The existence of the dup system call introduces some further requirements on the implementation. Basically this means, that the same ``engine'' can be associated with more than one file descriptor.

Currently I restrict myself to at most MAXFILES open files. This can easily be changed by using getdtablesize to find out the maximum number of open files allowed by the operating system.

<constant definitions>= (<-U) [D->]
# define MAXFILES 256

The states of ``engines'' are stored in structures of type struct cfd.

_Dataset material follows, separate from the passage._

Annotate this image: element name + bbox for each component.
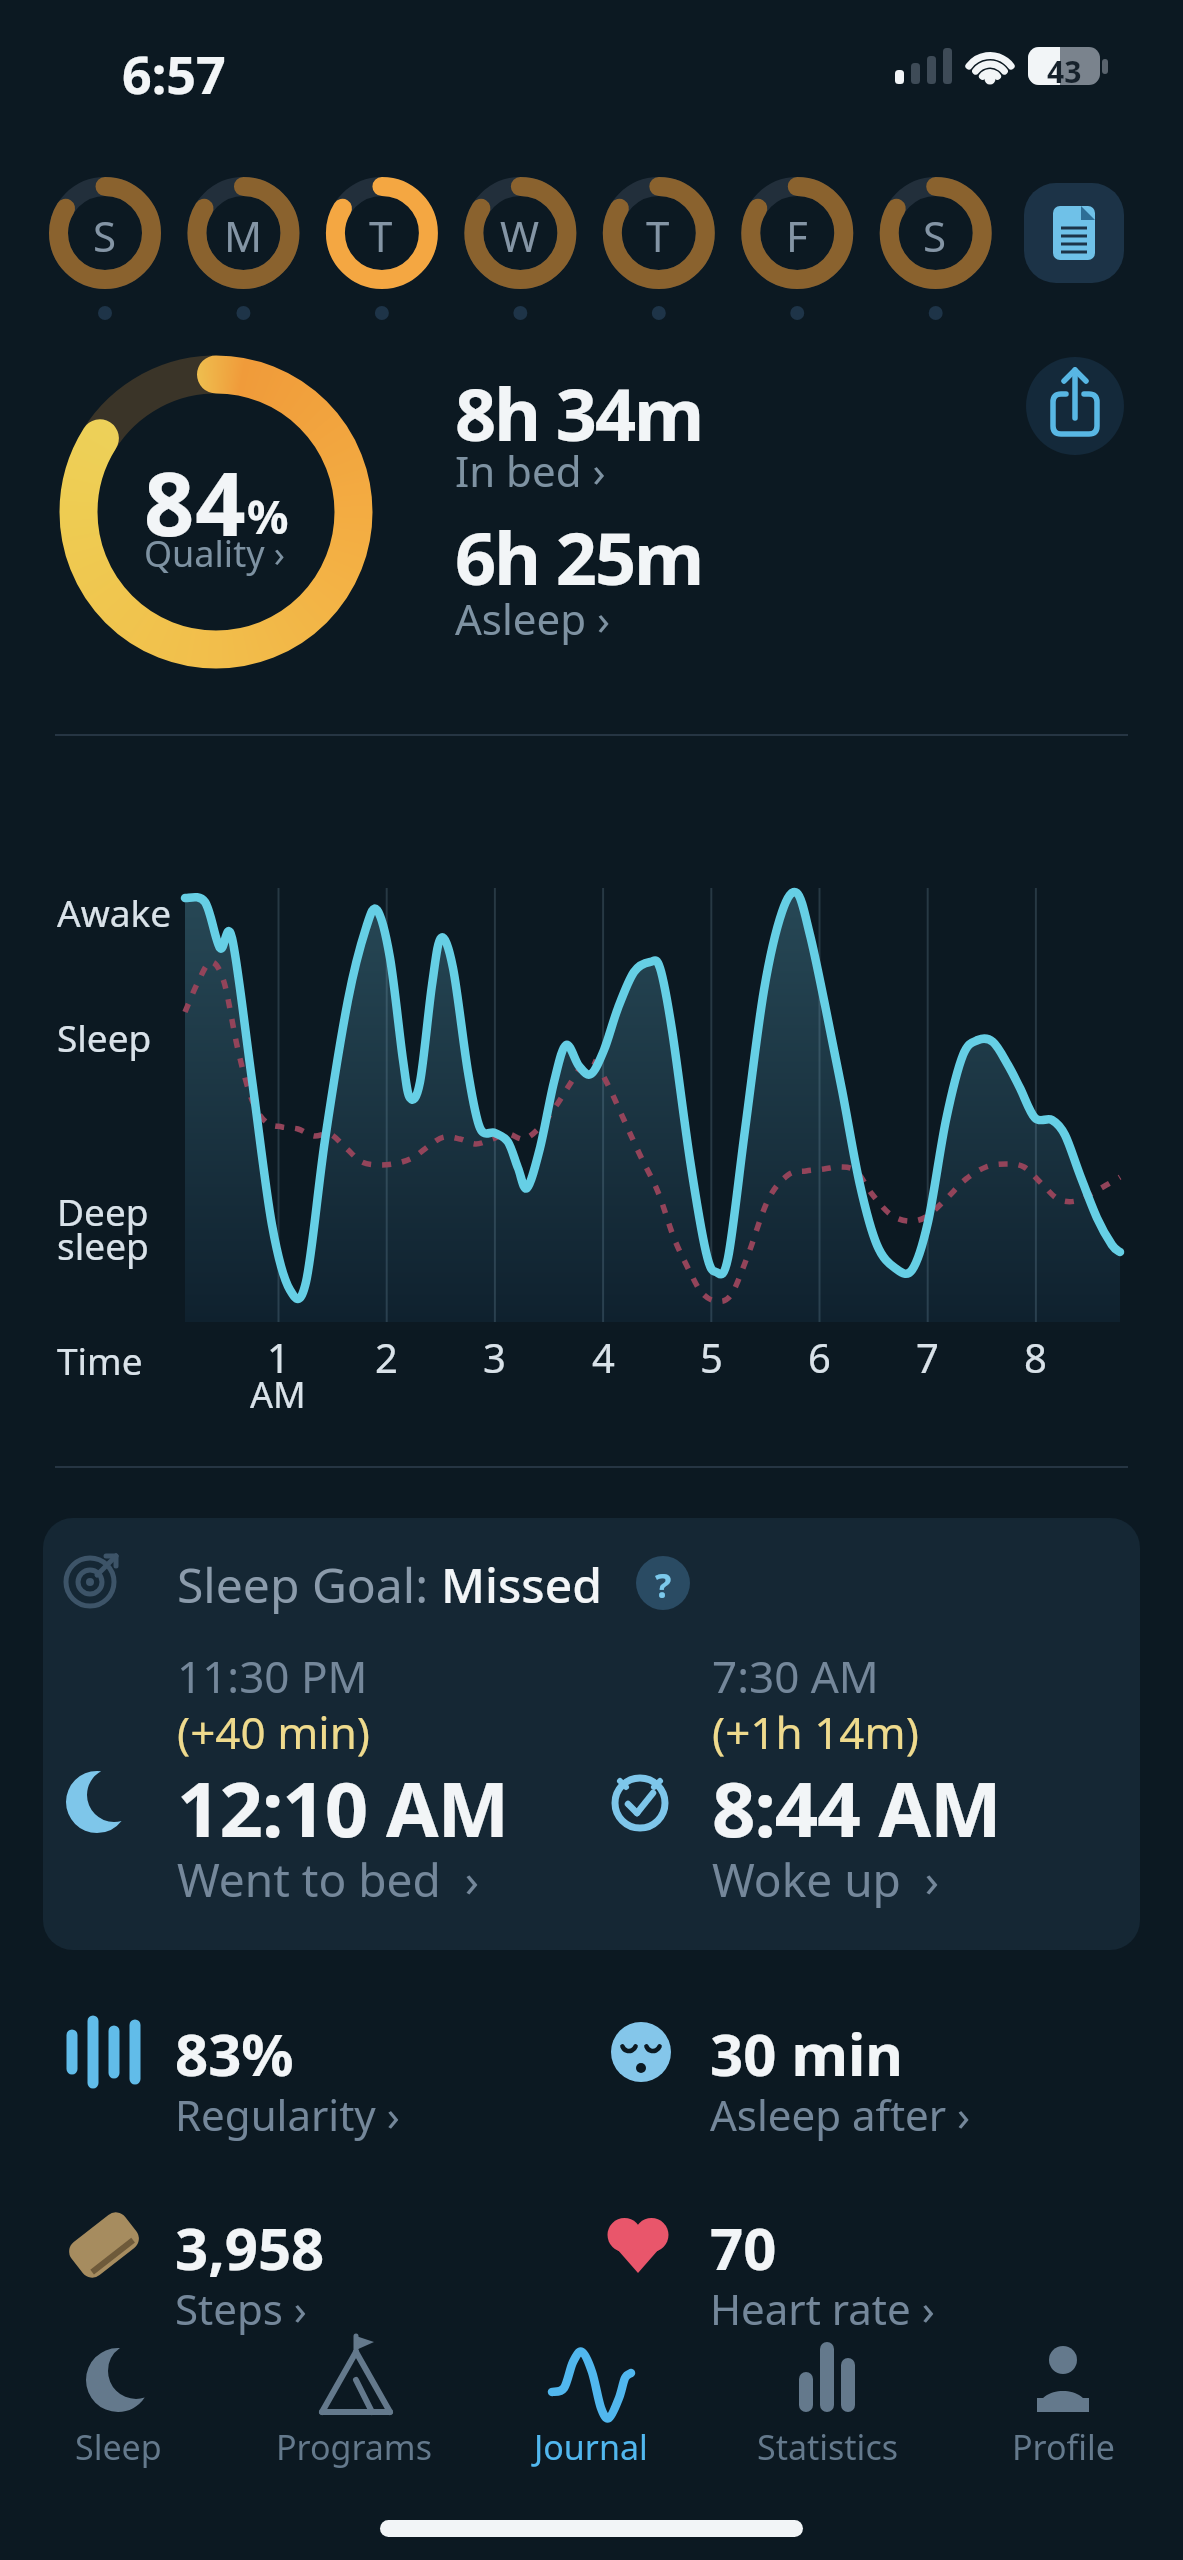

<type definitions>= (<-U) [D->]
typedef struct cfd *cfd;

struct cfd {
  struct methods *methods;
  int nbits;
  int shared;
  <other cfd members>
};
Defines cfd (links are to index).

One crucial idea to deal with the complexity of the problem is to adopt some ``object-oriented'' techniques. I use the member methods to point to a collection of function pointers. Depending on whether a file is read or written, compressed or plain, I need different algorithms to access the file. Using the table of methods allows to do this without complicated if-then-else chains all over the place.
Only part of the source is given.